In this section, we will discuss forex positions, orders and calculation of profit/loss. Before trading in forex, a trader should have a clear understanding of these topics.
Long Position and Short Position:
It is said that there is no bearish market in forex. It does not mean that forex market never goes downward. In forex, you can take trade in any direction.
It may be long or short positions. This allows a trader to make a profit in both bullish and bearish market.
You can make a profit by buying at a low price in a bullish market and selling at a high price in a bullish market. This is called a long position. Long position means buying the base currency by selling the counter currency.
In a bearish market, you will not be able to make a profit by taking a long position.
As short selling is allowed in the forex market, a trader can make a profit by selling in high and buying it at a lower price when the market or pair is falling. This type of trading activity is called short position or short selling.
Forex Orders:
When you execute your decision by trading it is called an “order”. There are different types of orders in the forex market.

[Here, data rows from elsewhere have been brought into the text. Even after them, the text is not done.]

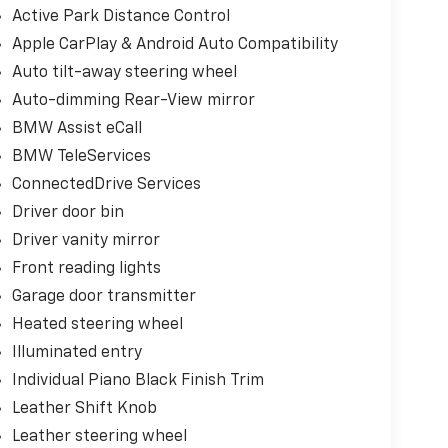
Active Park Distance Control
Apple CarPlay & Android Auto Compatibility
Auto tilt-away steering wheel
Auto-dimming Rear-View mirror
BMW Assist eCall
BMW TeleServices
ConnectedDrive Services
Driver door bin
Driver vanity mirror
Front reading lights
Garage door transmitter
Heated steering wheel
Illuminated entry
Individual Piano Black Finish Trim
Leather Shift Knob
Leather steering wheel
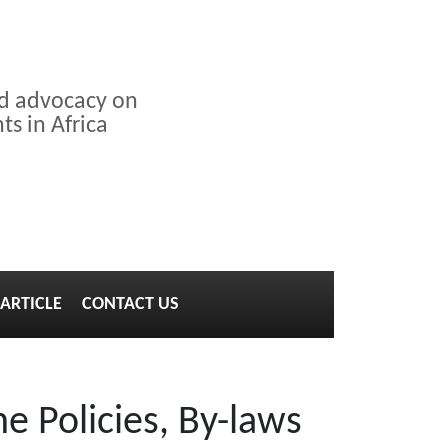
nd advocacy on
s in Africa
ARTICLE
CONTACT US
e Policies, By-laws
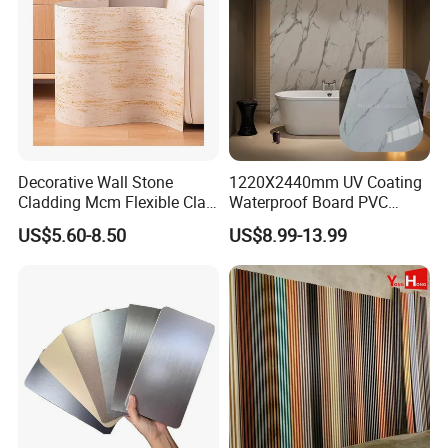
Decorative Wall Stone
1220X2440mm UV Coating
Cladding Mcm Flexible Clay
Waterproof Board PVC
Exterior Star-Moon Stone
Plastic Sheet Marble Effect
US$5.60-8.50
US$8.99-13.99
Panels Wall Cladding
Wall Panels for Bathroom
Flexible Tiles
Decoration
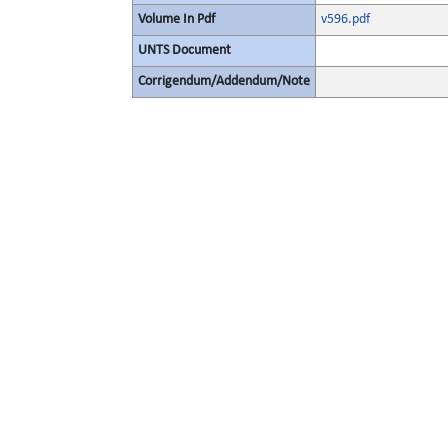
Volume In Pdf
v596.pdf
UNTS Document
Corrigendum/Addendum/Note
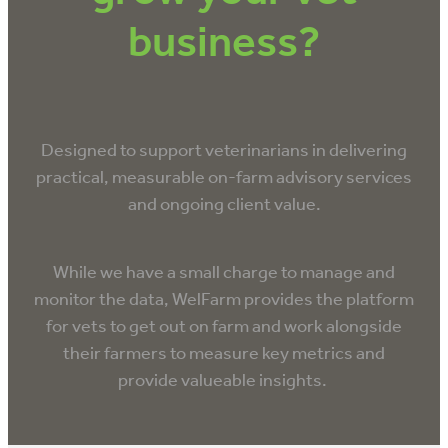
VET INFO
business?
BLOG
Designed to support veterinarians in delivering
practical, measurable on-farm advisory services
and ongoing client value.
While we have a small charge to manage and
monitor the data, WelFarm provides the platform
for vets to get out on farm and work alongside
their farmers to measure key metrics and
provide valueable insights.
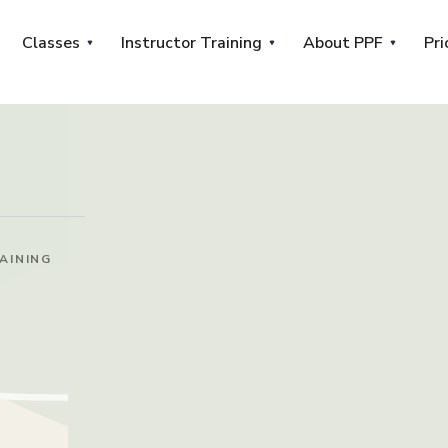
Classes
Instructor Training
About PPF
Pri
AINING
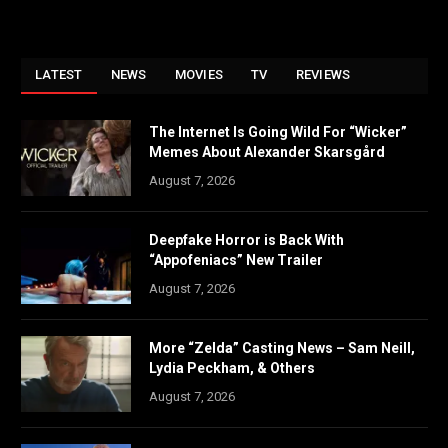
LATEST
NEWS
MOVIES
TV
REVIEWS
The Internet Is Going Wild For “Wicker”
Memes About Alexander Skarsgård
August 7, 2026
Deepfake Horror is Back With
“Appofeniacs” New Trailer
August 7, 2026
More “Zelda” Casting News – Sam Neill,
Lydia Peckham, & Others
August 7, 2026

These orders can be divided into two major parts, entry orders, and exit orders. These are,
Entry Orders:
There are different types of entry orders. We will discuss on some commonly used entry orders in details. These entry orders are as follows,
- Market Order
- Limit Entry Order
- Stop Entry Order.
- Good Till Cancelled Order (GTC)
- Good For the Day Order (GFD)
- One Cancels the Other Order (OCO)
- One Triggers the Other Order (OTO)
Market Order:
When you make a trade directly at the available market price, then it is called a market order. For long position market order would be at the asking price and for short positions market order is at the bid price.
Limit Entry Order:
When you place a buy order below the current market price or a sell order above the current market price, then it is called a limit order. Buy order below current market price is also called “buy limit” order and sell order above the current price is also called “sell limit” order.
For example, EUR/USD is trading at 1.2943, and you place a buy order at 1.2903, this is a buy limit order. On the other hand, if EUR/USD is trading at 1.2943 and you place a sell order at 1.2983 then this is a sell limit order.
Stop Entry Order:
When you place a buy order above the current market rate or a sell order below market rate, then this is called a stop entry order. This type of order is particularly useful to trade trendlines and chart patterns.
In this case, an order is placed when there is a possibility of a breakout. Buy order below the current price is also known buy stop order and sell order the above the current price is also known as sell stop order.
For example, if AUD/USD is trading at 0.9654 and you place a buy order at 0.9694, then it is a buy stop order. If EUR/USD is trading at 0.9654 and you place a sell order at 0.9614 then it is a sell stop order.
Good Till Cancelled Order (GTC):
In this type of order, the order will not expire unless you manually cancel it. This type of order may lead a trader to the unusual situation in trading if used carelessly.
Such as you placed a GTC order day back and forgot to cancel it when it is not necessary, then there is a chance that these orders will open unexpected trading positions automatically. Be sure that you have cancelled unnecessary GTC orders.
Good For the Day order (GFD):
A GFD order is valid until the end of the trading day. When the trading day ends, the order expires automatically. The expiry time of GFD orders varies broker to broker due to a country origin, different time sessions etc.
This type order can also lead you to unexpected positions if forget to cancel the order manually and price hit the order several times during the trading day.
One Cancels the Other order (OCO):
In OCO orders, an order is automatically cancelled when the other order is executed. For example, if the price of a pair is in ranging condition and you placed both buy and sell order using this method as you do not know the price will break the support or resistance level.
Now, if price breaks out the resistance then a buy order will be executed and the sell order will expire at the same time. Inversely, if the price hits the sell order then sell order will be executed, and the buy order will expire at the same time.
One Triggers the Other order (OTO):
This type of order is opposite to the OCO order as it will trigger one order while filling another one without cancelling it.
Summary:
A trader should understand these entry orders and choose one of them which work best with his trading styles.